Closed songeric1107 closed 1 year ago
A signature number around 25 is a good point as the result converges. You can try some other approaches in the sigminer to explore the proper signature number.
thank you for your quick response, why 25 is a good point? based on silhouette consense score? or other index. how to use those index to determine the best representative? Why not 11? I see a drop after 11 based on cophenetic score? Will more signatures overfit the results? Thank you
Yeah, 11 is Ok. Based on the NMF survey plot, you can determine a proper signature number with your observations on some specific measure like cophenetic or silhoutee. However, you cannot automatically determine the signature number.
Try using sig_auto_extract
with bayesian NMF or using bootstrapped NMF to get a more robust estimation of the matrix decomposition (https://shixiangwang.github.io/sigminer/articles/sigminer.html).
In general, we want the signatures we obtained are different from each other while keep less reconstruction error from the matrix decomposition.
I did try the bayesian NMF methods, the suggested signature is 4 (proj2$suggested), I am not sure how that number is selected. if you check the consense plot, 4 signatures do not make sense to me. signature.syn.consense.pdf
Sorry, I also have another question. If I have datasets from two groups, should I combine datasets together for mutation signature analysis? I could check the contributions difference between groups for any signature being identified. Or should I do signature selection separately? thanks
signature.syn.consense.pdf
Have you tried with a large initial signature in sig_auto_extract()
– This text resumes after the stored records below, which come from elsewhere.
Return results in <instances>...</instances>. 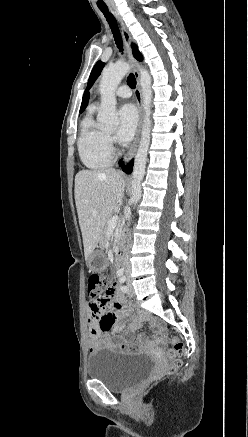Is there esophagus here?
Returning a JSON list of instances; mask_svg holds the SVG:
<instances>
[{
  "mask_svg": "<svg viewBox=\"0 0 248 437\" xmlns=\"http://www.w3.org/2000/svg\"><path fill=\"white\" fill-rule=\"evenodd\" d=\"M115 15H116V18L120 24L121 32H122L123 39H124V42H125V45H126V48L128 51L129 59L133 65L134 76L136 79L135 98H136V102H137V106H138V110H139V124H138V129L136 132V136H135V139H134L130 149L128 150V152L126 153V155L124 156V159H123L124 163L127 164L131 160V158L134 156V154L137 150V147H138L139 139H140V132H141V128H142L143 99H142V92H141V86H140V73H139V69H138V62L133 57L132 49H131L132 38H131L130 32L128 31L121 16L118 13H116Z\"/></svg>",
  "mask_w": 248,
  "mask_h": 437,
  "instance_id": "34e87169",
  "label": "esophagus"
}]
</instances>
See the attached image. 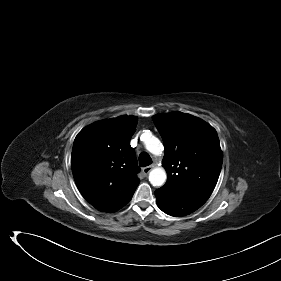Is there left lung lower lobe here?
Masks as SVG:
<instances>
[{
	"mask_svg": "<svg viewBox=\"0 0 281 281\" xmlns=\"http://www.w3.org/2000/svg\"><path fill=\"white\" fill-rule=\"evenodd\" d=\"M158 207L171 216H185L200 208L207 200L194 196L189 191L161 187L155 191Z\"/></svg>",
	"mask_w": 281,
	"mask_h": 281,
	"instance_id": "1",
	"label": "left lung lower lobe"
}]
</instances>
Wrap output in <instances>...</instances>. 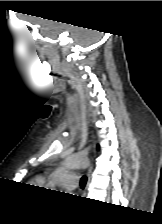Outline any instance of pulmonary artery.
Segmentation results:
<instances>
[{
  "label": "pulmonary artery",
  "mask_w": 162,
  "mask_h": 224,
  "mask_svg": "<svg viewBox=\"0 0 162 224\" xmlns=\"http://www.w3.org/2000/svg\"><path fill=\"white\" fill-rule=\"evenodd\" d=\"M59 183L68 189H74L78 185V178L74 173L66 172L62 174V178Z\"/></svg>",
  "instance_id": "pulmonary-artery-1"
}]
</instances>
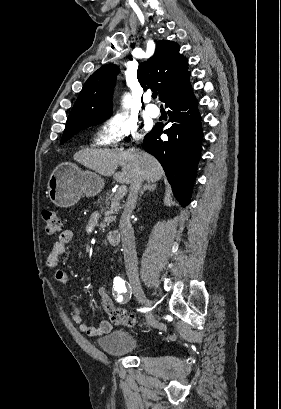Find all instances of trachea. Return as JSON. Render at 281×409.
Listing matches in <instances>:
<instances>
[{"instance_id":"trachea-1","label":"trachea","mask_w":281,"mask_h":409,"mask_svg":"<svg viewBox=\"0 0 281 409\" xmlns=\"http://www.w3.org/2000/svg\"><path fill=\"white\" fill-rule=\"evenodd\" d=\"M152 98H157V92H153Z\"/></svg>"}]
</instances>
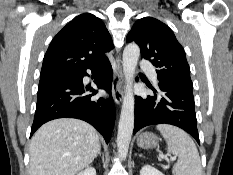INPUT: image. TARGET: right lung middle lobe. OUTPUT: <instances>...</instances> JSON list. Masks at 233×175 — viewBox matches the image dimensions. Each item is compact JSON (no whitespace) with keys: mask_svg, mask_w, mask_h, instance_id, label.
Here are the masks:
<instances>
[{"mask_svg":"<svg viewBox=\"0 0 233 175\" xmlns=\"http://www.w3.org/2000/svg\"><path fill=\"white\" fill-rule=\"evenodd\" d=\"M58 78H61V77L50 78V79H40L39 84H43V83H45V82H48V81L53 80V79H58Z\"/></svg>","mask_w":233,"mask_h":175,"instance_id":"obj_1","label":"right lung middle lobe"}]
</instances>
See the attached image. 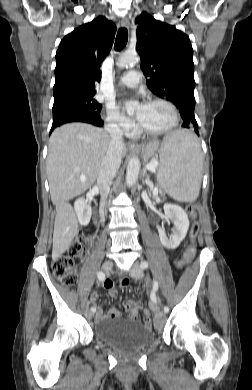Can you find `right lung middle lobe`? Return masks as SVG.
<instances>
[{
	"label": "right lung middle lobe",
	"instance_id": "dd1d6c3e",
	"mask_svg": "<svg viewBox=\"0 0 252 390\" xmlns=\"http://www.w3.org/2000/svg\"><path fill=\"white\" fill-rule=\"evenodd\" d=\"M93 97L94 95H77L54 101L53 117L74 113L101 119L102 105Z\"/></svg>",
	"mask_w": 252,
	"mask_h": 390
}]
</instances>
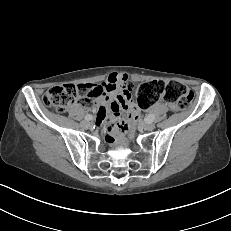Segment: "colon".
<instances>
[{
    "label": "colon",
    "instance_id": "colon-1",
    "mask_svg": "<svg viewBox=\"0 0 231 231\" xmlns=\"http://www.w3.org/2000/svg\"><path fill=\"white\" fill-rule=\"evenodd\" d=\"M128 91L133 90L131 84H127ZM138 108L144 109L159 100L166 101L172 110H184L192 102L193 94L184 85L175 81L153 80L140 84L136 89ZM90 90L86 85L64 84L48 89L42 96L45 106L58 112H65L77 101H89ZM138 119V109L131 111L127 122L118 124L121 132L128 133L132 124Z\"/></svg>",
    "mask_w": 231,
    "mask_h": 231
}]
</instances>
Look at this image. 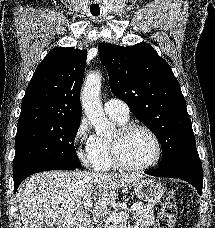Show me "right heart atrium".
Instances as JSON below:
<instances>
[{
	"mask_svg": "<svg viewBox=\"0 0 215 228\" xmlns=\"http://www.w3.org/2000/svg\"><path fill=\"white\" fill-rule=\"evenodd\" d=\"M95 136L90 134V124L82 117L74 129L72 144L77 159L83 164H90Z\"/></svg>",
	"mask_w": 215,
	"mask_h": 228,
	"instance_id": "1",
	"label": "right heart atrium"
}]
</instances>
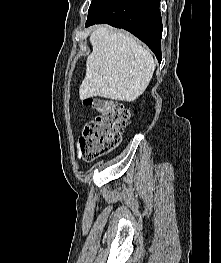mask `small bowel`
<instances>
[{
	"label": "small bowel",
	"instance_id": "c3829d8e",
	"mask_svg": "<svg viewBox=\"0 0 221 263\" xmlns=\"http://www.w3.org/2000/svg\"><path fill=\"white\" fill-rule=\"evenodd\" d=\"M81 143H82V140H80L78 143H77V158L81 159L83 154H82V150H81Z\"/></svg>",
	"mask_w": 221,
	"mask_h": 263
}]
</instances>
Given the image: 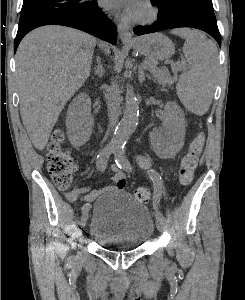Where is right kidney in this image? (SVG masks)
Instances as JSON below:
<instances>
[{
    "instance_id": "obj_1",
    "label": "right kidney",
    "mask_w": 245,
    "mask_h": 300,
    "mask_svg": "<svg viewBox=\"0 0 245 300\" xmlns=\"http://www.w3.org/2000/svg\"><path fill=\"white\" fill-rule=\"evenodd\" d=\"M66 127L68 139L74 147H81L89 140L94 119L91 115V100L87 94H79L69 105Z\"/></svg>"
}]
</instances>
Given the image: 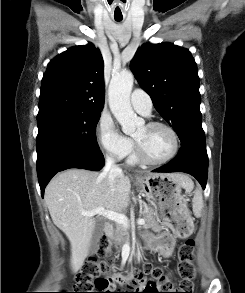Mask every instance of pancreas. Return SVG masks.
<instances>
[{"mask_svg": "<svg viewBox=\"0 0 245 293\" xmlns=\"http://www.w3.org/2000/svg\"><path fill=\"white\" fill-rule=\"evenodd\" d=\"M142 217L145 220V224L143 225L144 229H153V230H160L161 226L156 221L155 211L150 208H144L142 212ZM129 237V230L128 227H125L121 224H116L115 229L109 235V240L113 242V244L118 247L122 246Z\"/></svg>", "mask_w": 245, "mask_h": 293, "instance_id": "obj_1", "label": "pancreas"}]
</instances>
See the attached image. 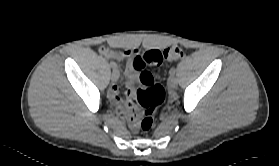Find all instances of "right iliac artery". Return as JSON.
<instances>
[{"label": "right iliac artery", "mask_w": 279, "mask_h": 166, "mask_svg": "<svg viewBox=\"0 0 279 166\" xmlns=\"http://www.w3.org/2000/svg\"><path fill=\"white\" fill-rule=\"evenodd\" d=\"M110 66L113 68V69H116L117 65L115 62L111 61L110 62Z\"/></svg>", "instance_id": "right-iliac-artery-1"}]
</instances>
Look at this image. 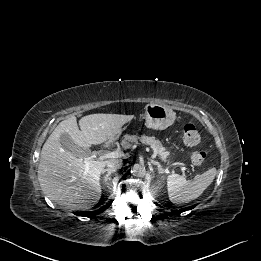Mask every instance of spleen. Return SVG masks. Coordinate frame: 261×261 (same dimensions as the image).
I'll return each mask as SVG.
<instances>
[{
    "label": "spleen",
    "instance_id": "1",
    "mask_svg": "<svg viewBox=\"0 0 261 261\" xmlns=\"http://www.w3.org/2000/svg\"><path fill=\"white\" fill-rule=\"evenodd\" d=\"M217 174L216 168H210L202 174L196 175L192 180H186L178 174L167 177L168 196L172 203H187L198 198L213 182Z\"/></svg>",
    "mask_w": 261,
    "mask_h": 261
}]
</instances>
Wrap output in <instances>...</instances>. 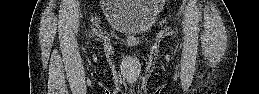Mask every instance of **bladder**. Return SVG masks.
Masks as SVG:
<instances>
[{"instance_id":"obj_1","label":"bladder","mask_w":259,"mask_h":94,"mask_svg":"<svg viewBox=\"0 0 259 94\" xmlns=\"http://www.w3.org/2000/svg\"><path fill=\"white\" fill-rule=\"evenodd\" d=\"M159 11L158 5L153 1H108L106 19L113 32L125 37H136L153 28Z\"/></svg>"}]
</instances>
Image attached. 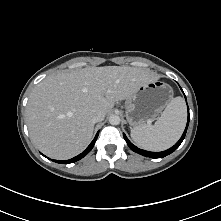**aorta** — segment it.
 <instances>
[{
	"mask_svg": "<svg viewBox=\"0 0 221 221\" xmlns=\"http://www.w3.org/2000/svg\"><path fill=\"white\" fill-rule=\"evenodd\" d=\"M120 117L118 116V115H111L110 117H109V123L111 124V125H118V124H120Z\"/></svg>",
	"mask_w": 221,
	"mask_h": 221,
	"instance_id": "762f6f07",
	"label": "aorta"
}]
</instances>
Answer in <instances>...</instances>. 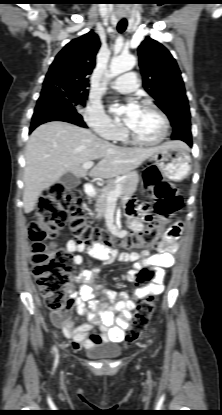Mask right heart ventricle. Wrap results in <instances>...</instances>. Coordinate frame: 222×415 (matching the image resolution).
I'll use <instances>...</instances> for the list:
<instances>
[{"mask_svg": "<svg viewBox=\"0 0 222 415\" xmlns=\"http://www.w3.org/2000/svg\"><path fill=\"white\" fill-rule=\"evenodd\" d=\"M117 139L122 140V141H127L125 135L122 132L119 134V136L117 137Z\"/></svg>", "mask_w": 222, "mask_h": 415, "instance_id": "obj_1", "label": "right heart ventricle"}]
</instances>
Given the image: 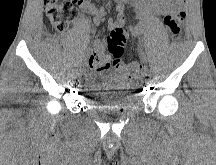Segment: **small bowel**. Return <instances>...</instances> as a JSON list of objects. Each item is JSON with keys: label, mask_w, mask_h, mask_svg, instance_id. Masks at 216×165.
Returning <instances> with one entry per match:
<instances>
[{"label": "small bowel", "mask_w": 216, "mask_h": 165, "mask_svg": "<svg viewBox=\"0 0 216 165\" xmlns=\"http://www.w3.org/2000/svg\"><path fill=\"white\" fill-rule=\"evenodd\" d=\"M128 0H116L117 2V17L114 20H110L109 26L111 28L117 26H124L126 24V18L123 14V5ZM183 0H151L148 3L147 0H136L135 8L141 14L142 19L134 24L130 25V30L134 36H138L143 33L145 24L149 20L152 13L168 14L174 9L178 8ZM89 10L95 15V23L99 24L103 21L105 16L104 9H95L90 7ZM104 52V42L97 41L94 46V53Z\"/></svg>", "instance_id": "c3829d8e"}]
</instances>
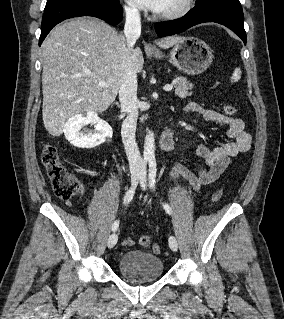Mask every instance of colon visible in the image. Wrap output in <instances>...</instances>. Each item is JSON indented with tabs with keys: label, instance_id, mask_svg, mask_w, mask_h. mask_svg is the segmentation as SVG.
Segmentation results:
<instances>
[{
	"label": "colon",
	"instance_id": "5ec220e1",
	"mask_svg": "<svg viewBox=\"0 0 284 319\" xmlns=\"http://www.w3.org/2000/svg\"><path fill=\"white\" fill-rule=\"evenodd\" d=\"M224 112L227 115L236 113V108L232 105H225ZM41 160L50 177L55 194L63 199L69 200L75 197L81 190V182L77 176L67 171L60 159L57 148L50 144L44 143L41 149ZM223 195V189H218L212 196V202H218ZM139 243L143 247H150L155 254H159L161 249L156 243H153L148 236H141ZM133 240L127 238L123 241L124 246H131Z\"/></svg>",
	"mask_w": 284,
	"mask_h": 319
}]
</instances>
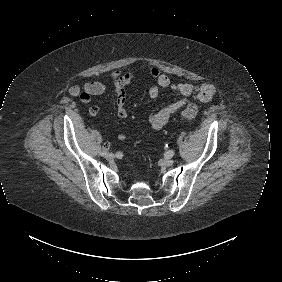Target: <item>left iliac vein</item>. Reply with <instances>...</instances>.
Masks as SVG:
<instances>
[{
    "label": "left iliac vein",
    "mask_w": 282,
    "mask_h": 282,
    "mask_svg": "<svg viewBox=\"0 0 282 282\" xmlns=\"http://www.w3.org/2000/svg\"><path fill=\"white\" fill-rule=\"evenodd\" d=\"M173 163H174V160L171 157H166L163 160V165L166 166V167L172 166Z\"/></svg>",
    "instance_id": "1"
}]
</instances>
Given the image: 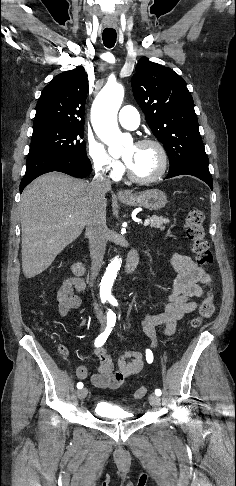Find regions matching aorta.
Masks as SVG:
<instances>
[{
    "mask_svg": "<svg viewBox=\"0 0 236 486\" xmlns=\"http://www.w3.org/2000/svg\"><path fill=\"white\" fill-rule=\"evenodd\" d=\"M124 98V88L118 83H107L95 99L91 119L98 137L108 145L111 155L119 153L125 141L117 124V113ZM121 259L115 257L108 265L100 283L101 296H111V290Z\"/></svg>",
    "mask_w": 236,
    "mask_h": 486,
    "instance_id": "762f6f07",
    "label": "aorta"
}]
</instances>
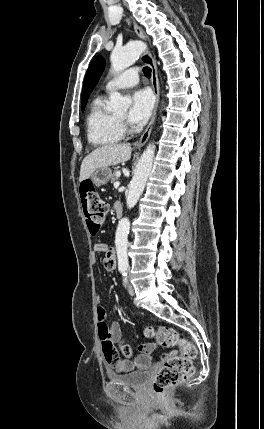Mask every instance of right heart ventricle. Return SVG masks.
<instances>
[{
  "instance_id": "right-heart-ventricle-1",
  "label": "right heart ventricle",
  "mask_w": 264,
  "mask_h": 429,
  "mask_svg": "<svg viewBox=\"0 0 264 429\" xmlns=\"http://www.w3.org/2000/svg\"><path fill=\"white\" fill-rule=\"evenodd\" d=\"M87 137L95 146H110L123 138V128L105 107V98L93 100L86 120Z\"/></svg>"
}]
</instances>
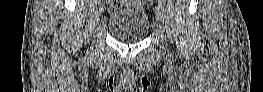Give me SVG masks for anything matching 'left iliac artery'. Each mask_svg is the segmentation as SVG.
Masks as SVG:
<instances>
[{
  "mask_svg": "<svg viewBox=\"0 0 263 92\" xmlns=\"http://www.w3.org/2000/svg\"><path fill=\"white\" fill-rule=\"evenodd\" d=\"M163 6H165V1H161V3H160V9H161L162 15H165Z\"/></svg>",
  "mask_w": 263,
  "mask_h": 92,
  "instance_id": "obj_1",
  "label": "left iliac artery"
}]
</instances>
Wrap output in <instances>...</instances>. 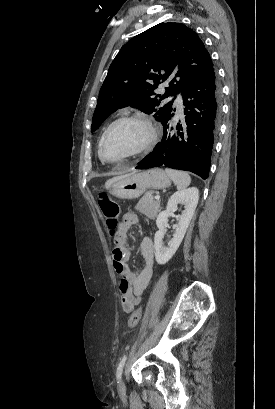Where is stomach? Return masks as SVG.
<instances>
[{
    "mask_svg": "<svg viewBox=\"0 0 275 409\" xmlns=\"http://www.w3.org/2000/svg\"><path fill=\"white\" fill-rule=\"evenodd\" d=\"M170 182L168 174L162 168H150L114 180L109 184L108 190L117 198H138L148 188H166L170 186Z\"/></svg>",
    "mask_w": 275,
    "mask_h": 409,
    "instance_id": "1",
    "label": "stomach"
}]
</instances>
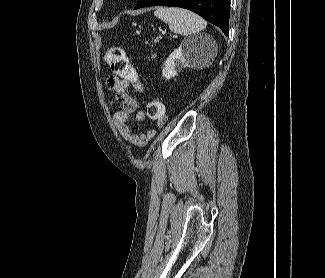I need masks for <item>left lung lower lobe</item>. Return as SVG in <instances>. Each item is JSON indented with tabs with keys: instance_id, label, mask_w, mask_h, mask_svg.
I'll use <instances>...</instances> for the list:
<instances>
[{
	"instance_id": "obj_1",
	"label": "left lung lower lobe",
	"mask_w": 325,
	"mask_h": 278,
	"mask_svg": "<svg viewBox=\"0 0 325 278\" xmlns=\"http://www.w3.org/2000/svg\"><path fill=\"white\" fill-rule=\"evenodd\" d=\"M155 5L189 9L229 34L230 0H139L135 9Z\"/></svg>"
}]
</instances>
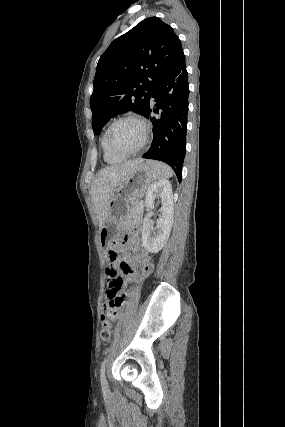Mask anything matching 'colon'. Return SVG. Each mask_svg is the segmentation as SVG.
<instances>
[{
  "label": "colon",
  "instance_id": "1",
  "mask_svg": "<svg viewBox=\"0 0 285 427\" xmlns=\"http://www.w3.org/2000/svg\"><path fill=\"white\" fill-rule=\"evenodd\" d=\"M124 244V240H118L115 242V247L117 249L111 250L108 253V261L110 263H115L120 261L121 254L118 248L122 247ZM150 269L149 265H146L143 268V272H147ZM121 270L125 273H129L130 267L127 263L121 262ZM108 276V293L107 297L104 299L102 303V330H101V338L104 341H107L111 337L112 333V322L115 320L118 308L120 307L123 299L121 297H114L111 290H120L123 287L124 280L119 275L117 270L114 267H109L107 269Z\"/></svg>",
  "mask_w": 285,
  "mask_h": 427
}]
</instances>
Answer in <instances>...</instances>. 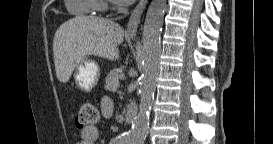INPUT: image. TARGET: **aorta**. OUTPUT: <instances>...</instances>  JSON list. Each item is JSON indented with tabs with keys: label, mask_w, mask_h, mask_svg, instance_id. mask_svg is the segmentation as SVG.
<instances>
[{
	"label": "aorta",
	"mask_w": 273,
	"mask_h": 144,
	"mask_svg": "<svg viewBox=\"0 0 273 144\" xmlns=\"http://www.w3.org/2000/svg\"><path fill=\"white\" fill-rule=\"evenodd\" d=\"M166 0H152L143 28V71L140 77V109L132 128L119 137L120 144H143L148 134L150 111L159 75L160 35Z\"/></svg>",
	"instance_id": "obj_1"
}]
</instances>
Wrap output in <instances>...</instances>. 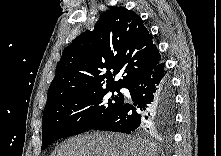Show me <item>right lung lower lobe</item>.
<instances>
[{"label":"right lung lower lobe","instance_id":"1","mask_svg":"<svg viewBox=\"0 0 221 156\" xmlns=\"http://www.w3.org/2000/svg\"><path fill=\"white\" fill-rule=\"evenodd\" d=\"M133 103L122 106L94 128L131 133L139 128L171 127L174 121L175 99L171 80L164 63L147 71L126 85Z\"/></svg>","mask_w":221,"mask_h":156}]
</instances>
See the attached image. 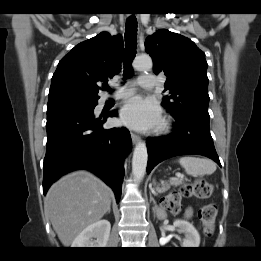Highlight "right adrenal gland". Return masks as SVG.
I'll list each match as a JSON object with an SVG mask.
<instances>
[{"label":"right adrenal gland","instance_id":"right-adrenal-gland-1","mask_svg":"<svg viewBox=\"0 0 261 261\" xmlns=\"http://www.w3.org/2000/svg\"><path fill=\"white\" fill-rule=\"evenodd\" d=\"M110 211H111V208H109V210H108V214L110 213Z\"/></svg>","mask_w":261,"mask_h":261}]
</instances>
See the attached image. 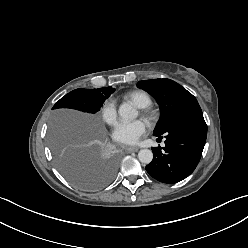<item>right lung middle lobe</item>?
<instances>
[{
	"label": "right lung middle lobe",
	"mask_w": 248,
	"mask_h": 248,
	"mask_svg": "<svg viewBox=\"0 0 248 248\" xmlns=\"http://www.w3.org/2000/svg\"><path fill=\"white\" fill-rule=\"evenodd\" d=\"M115 91L112 87L76 89L62 97L52 109L71 108L94 114ZM81 123L73 130H53L50 146L55 163L62 175L78 188L94 191L106 186L115 176L117 162L114 157H97L92 152L95 143H90L89 126ZM93 138V137H92ZM81 140L83 143L78 144Z\"/></svg>",
	"instance_id": "1"
}]
</instances>
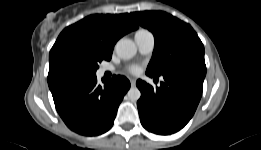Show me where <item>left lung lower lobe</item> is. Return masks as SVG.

, the default value is 25, which may not fit your data, you can take sample number - 1 to try.
Sorry, I also have another question. If I have datasets from two groups, should I combine datasets together for mutation signature analysis? I could check the contributions difference between groups for any signature being identified. Or should I do signature selection separately? thanks
For comparison purpose, combine the data is more recommended.
thank you. I tried to use the a large initial signature =samplenumer-1, only 1 signature is returned.
mt_sig2 <- sig_auto_extract(signature.syn, K0 = 56, nrun = 30, strategy = "stable",cores=2)
Progress: ──────────────────────────────────── 100%Select Run 5, which K = 1 as the best solution.
That's truly strange. Could you show a subset of your data, like signature.syn[1:5, 1:5]
.
Also could you try
e1 <- bp_extract_signatures(signature.syn, range = 5:30)
bp_show_survey2(e1)
signature.sy n[10:25, 1:5] Â A[C>A]A A[C>A]C A[C>A]G A[C>A]T C[C>A]A s1 0 0 0 0 0 s2 0 0 0 0 0 s3 0 0 0 0 0 s4 0 0 0 0 0 s5 0 0 0 0 1 s6 0 0 0 0 0 s7 0 0 0 0 0 s8 0 0 0 0 0 s9 0 0 0 0 0 s10 0 0 0 0 0 s11 0 0 0 0 0 s12 0 0 0 0 0 s13 0 0 0 0 0 s14 0 0 0 0 0 s15 0 0 0 0 0 s16 0 0 0 0 0
Sorry for another question. if I got two dropped points, which one should I pick? sig.all (dragged).pdf
Meanwhile, if I would like to compare the signature difference between two groups, is the fisher test appropriate for comparing the exposure count between groups? thanks
Sorry for another question. if I got two dropped points, which one should I pick? sig.all (dragged).pdf
Based on the plot, you can try 7. And analyze if the obtained 7 mutational signatures could be well mapped to COSMIC reference signatures.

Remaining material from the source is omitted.